Gradually, Sonny stood still and started to enjoy the soothing rubdown. I relaxed until I had to go around to his left side, which was close to the wall.  I imagined him swinging back, knocking me against the wall, and I could feel my adrenaline rising. Ever since I broke my right arm, I have a serious fear of re-injuring it.  I stopped and stood quietly breathing, with one hand on Sonny’s back before I lifted the wet towel.  In that moment, I felt this strong similarity between Sonny and my Siete. She knows how to push my buttons, and I sometimes feel weak compared to her young, vital strength.

It was that moment of knowing what I was about to do needed to happen, but also seeing the potential danger if the horse decided to challenge me or over-react.  I had to step through my fear - not by pretending that it didn’t exist-  but by asking the horse to work with me to keep me safe.  It didn’t involve words, it involved some highly emotional silent communication between me and Sonny that permitted me to relax and trust him. He let me know he understood where I was coming from.  I lifted the towel to his back and rubbed him with it. Everything was fine. Still,  I knew I wasn’t done yet.  After doing that side, I went back around, re-soaked the towel and did the other side again. Then, I came back next to the wall and cleared my mind of all thoughts except for how good and healing this rubdown was for Sonny.  Later, Pamela reminded me that it’s not about the horse, it’s about you and what you are feeling.

So, since I’ve returned home from this visit, I’ve given Siete a lot more attention, telling her how much I love her, what a good little horse she is and how beautiful she looks. She loves it.  I realized that I have felt guilty for a long time about how I care for Silk so much, like a mother favoring one of her children over the other.  I had jokingly given Siete the nickname “Punky”.  She does challenge me regularly to see if she can get away with it. My reaction is usually, really? Why now, when I’m feeling tired or my arm aches or I’m in a hurry.  Which is, of course, exactly why she is doing it – to teach me to wake up, stand strong, be more patient. She's helping me, just like Sonny was. 


Pamela has been saying that Chief Philip Whiteman, the Northern Cheyenne Elder and revered horseman who is coming to Blue Star this weekend, believes that horses are the Creator’s Universal tool to help mankind be better in every possible way.  My husband and I will be meeting him in a few days to take part in his Medicine Wheel Model workshop.  I have no idea what I will experience, but I am going there with no expectations, an open heart and the strong sense that we are being given a very special gift.  It will be interesting to see what Silk and Siete think about it when I return.


7 comments:

Lori Skoog said...

Blue Star has had a great impact on so many. Great post.

Victoria Cummings said...

Lori - Pam and Paul are amazing people. I am learning so much being around them.

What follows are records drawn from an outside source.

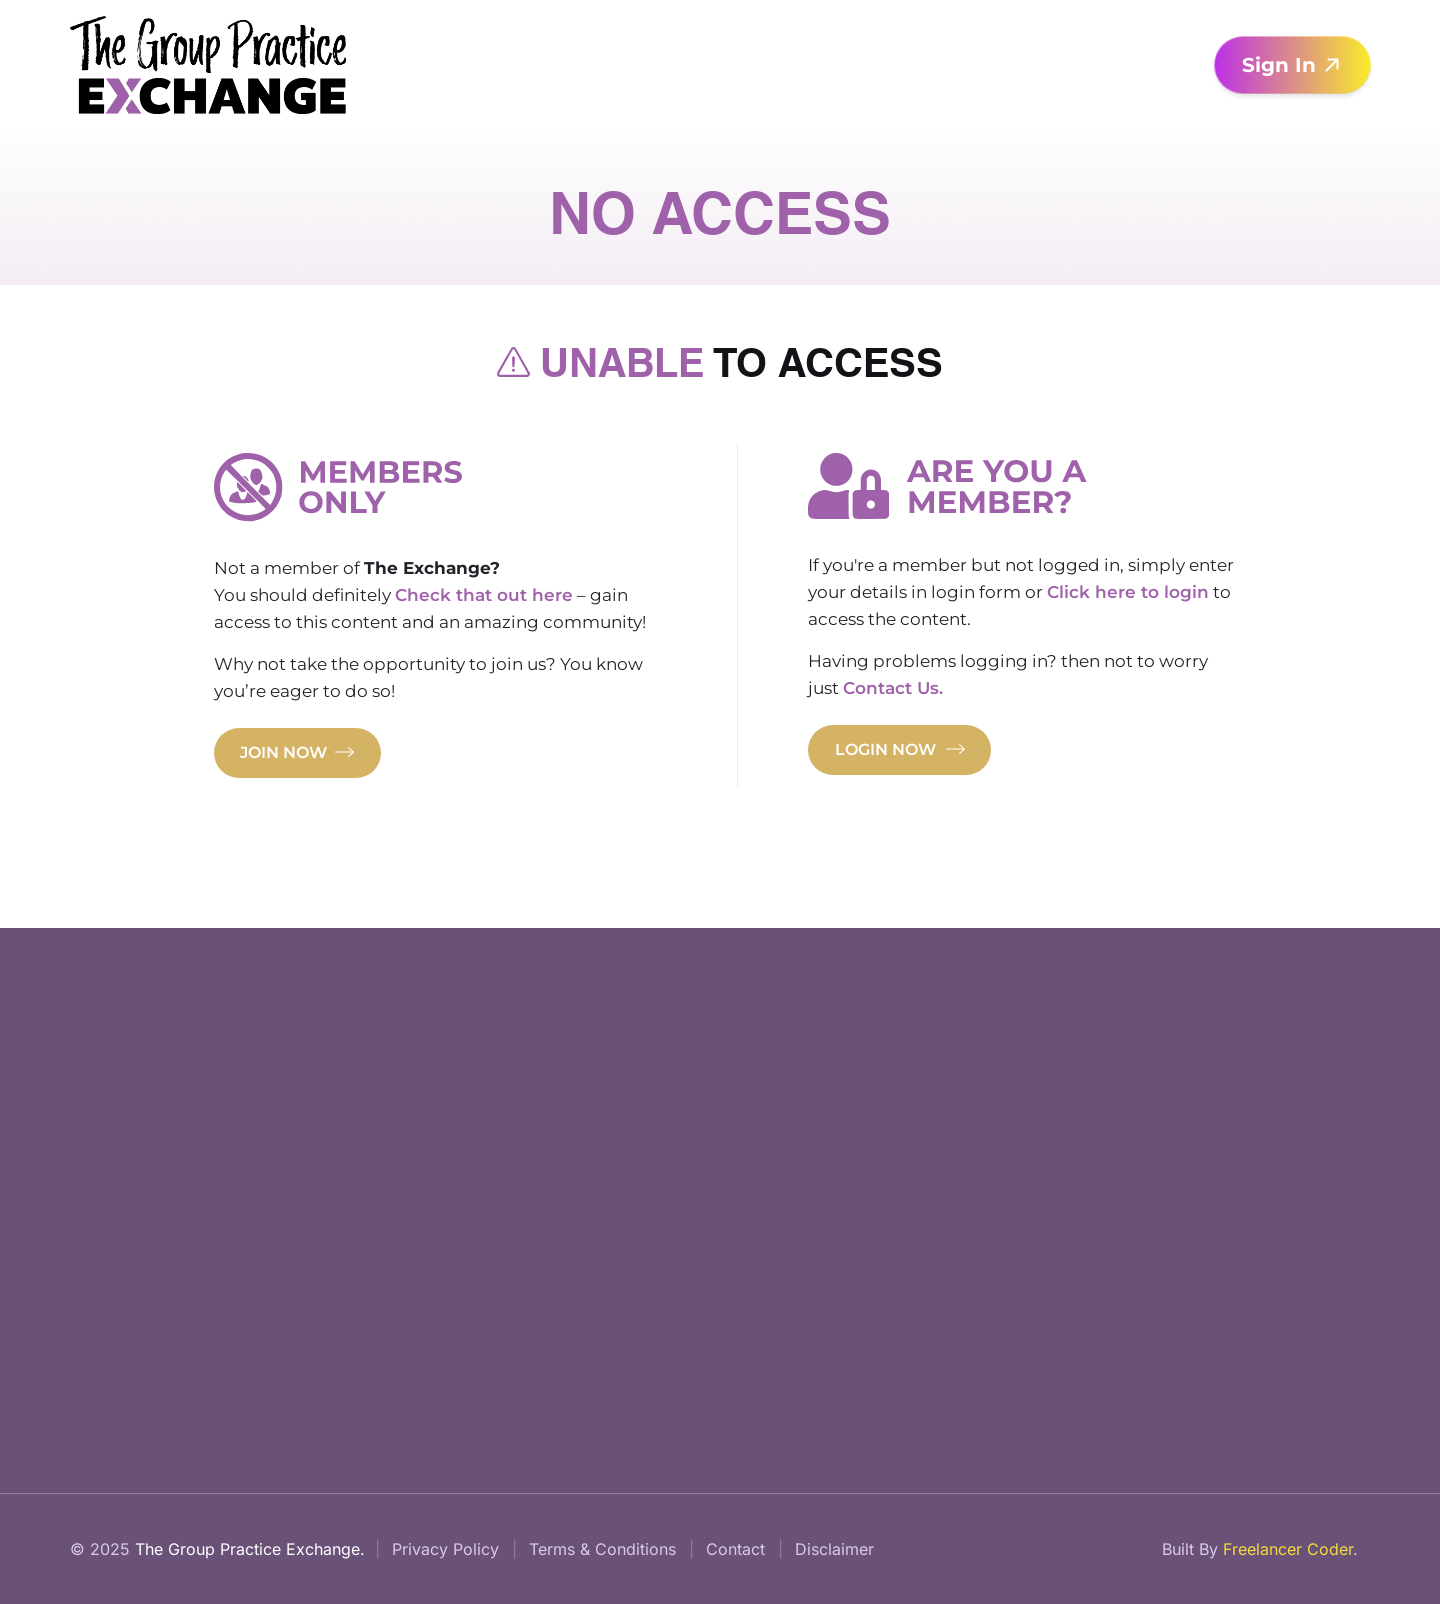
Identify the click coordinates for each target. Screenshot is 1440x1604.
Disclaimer (834, 1549)
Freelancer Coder (1288, 1549)
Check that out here (484, 595)
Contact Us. (893, 688)
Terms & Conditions (602, 1549)
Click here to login (1128, 592)
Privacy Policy (445, 1549)
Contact (735, 1549)
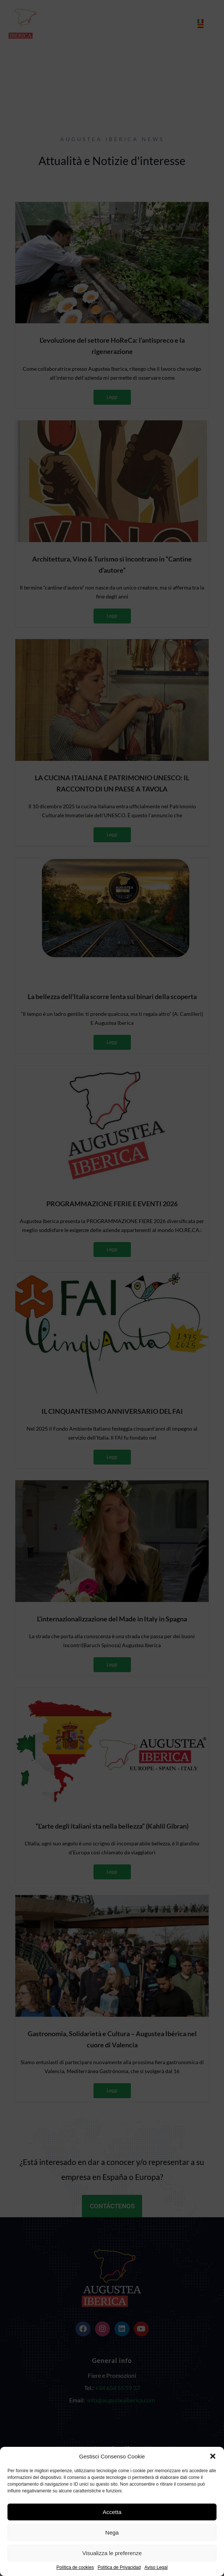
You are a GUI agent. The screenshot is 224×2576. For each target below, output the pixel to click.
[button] (213, 2456)
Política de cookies (75, 2567)
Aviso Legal (156, 2567)
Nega (112, 2532)
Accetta (111, 2512)
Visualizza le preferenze (112, 2553)
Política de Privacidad (119, 2567)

Cathy Martin Cameron said...

I am also looking forward to the workshop. It is a treat I am giving myself...not about the expense, it is the gift of time taken away from everything else I am "supposed" to be doing....

Victoria Cummings said...

I'm looking forward to meeting you, Cathy!

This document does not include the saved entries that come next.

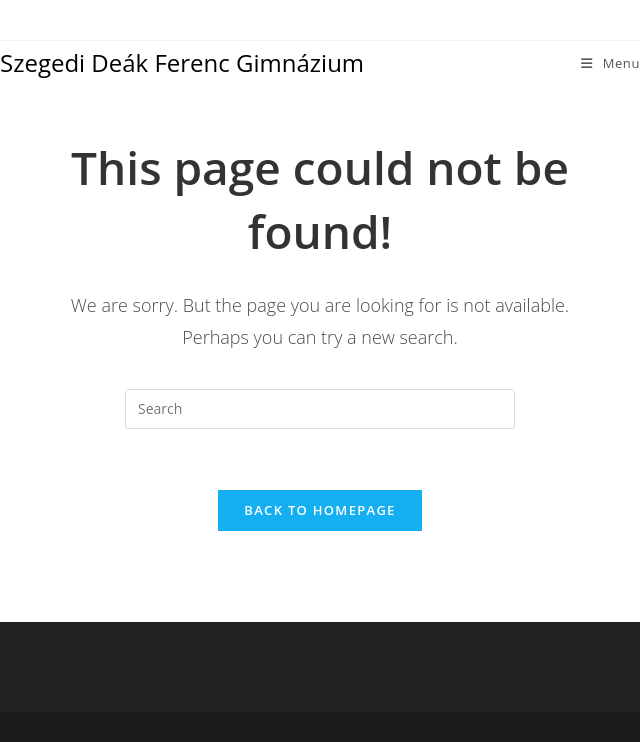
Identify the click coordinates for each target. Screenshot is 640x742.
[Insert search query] (320, 409)
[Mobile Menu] (610, 63)
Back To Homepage (319, 510)
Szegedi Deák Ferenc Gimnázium (182, 62)
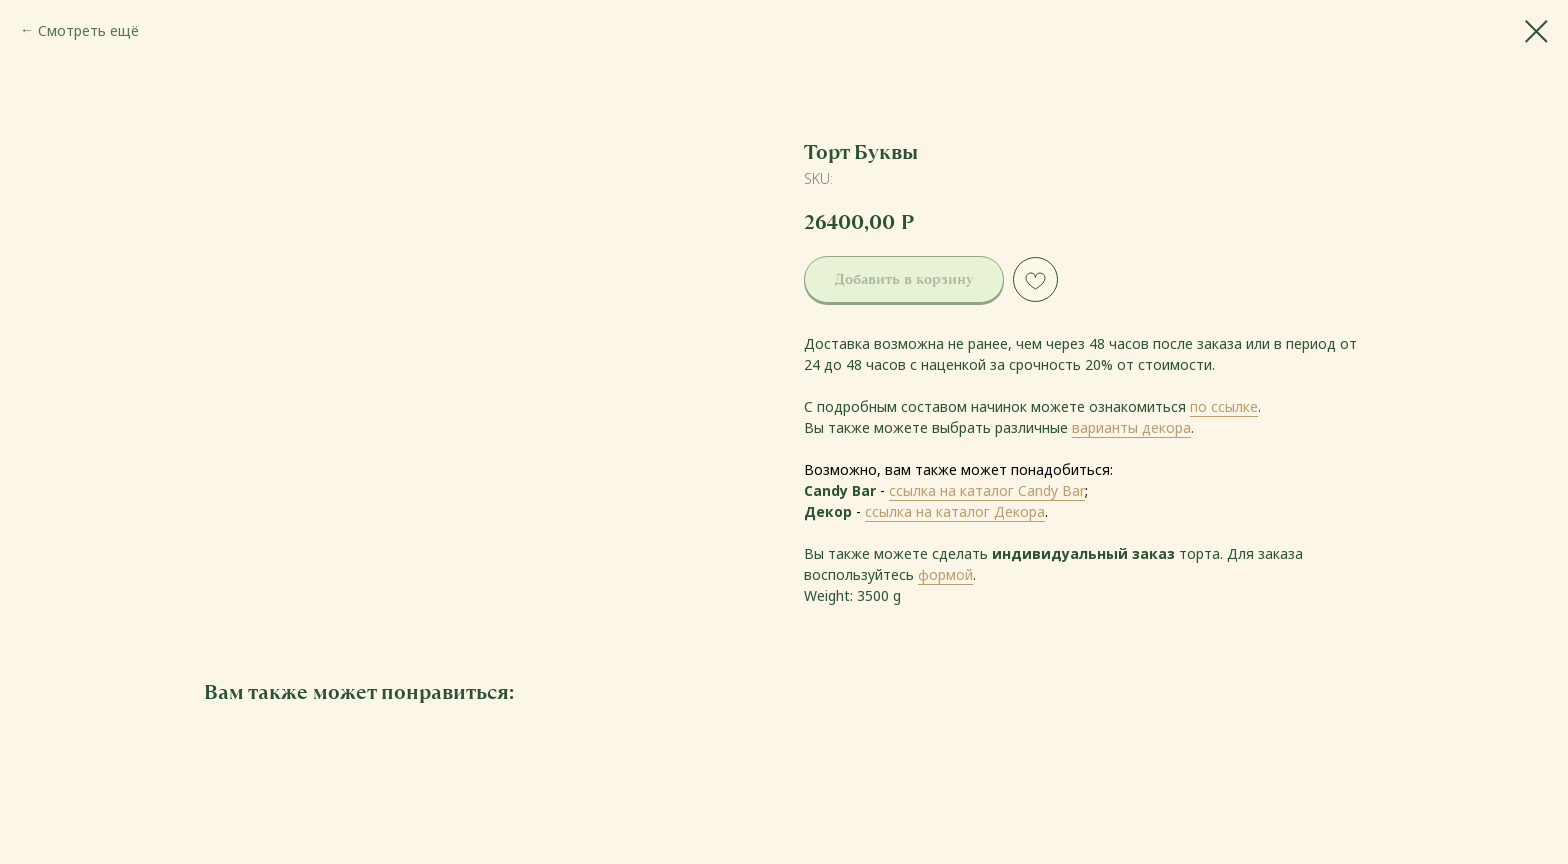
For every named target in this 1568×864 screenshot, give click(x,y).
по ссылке (1224, 406)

Grey Horse Matters said...

Sonny seems like a sweetheart. I feel so sorry for all the horses who are mistreated. I'm sure he appreciates the attention.

I'll be looking forward to your impressions of the workshop. It sounds like something I would like to do too.

Fearless Flier said...

Thank you for this post. Like you, I have learned many lessons in the silence between myself and my mount. Pushing through our fears brings light to new opportunities, waiting for our acknowledgement. What a wonderful perspective to have obtained from these 4 legged miracles.

C-ingspots said...

I sure agree with Chief Whiteman...horses are our greatest gift. Hope you enjoy the workshop, sounds intriguing.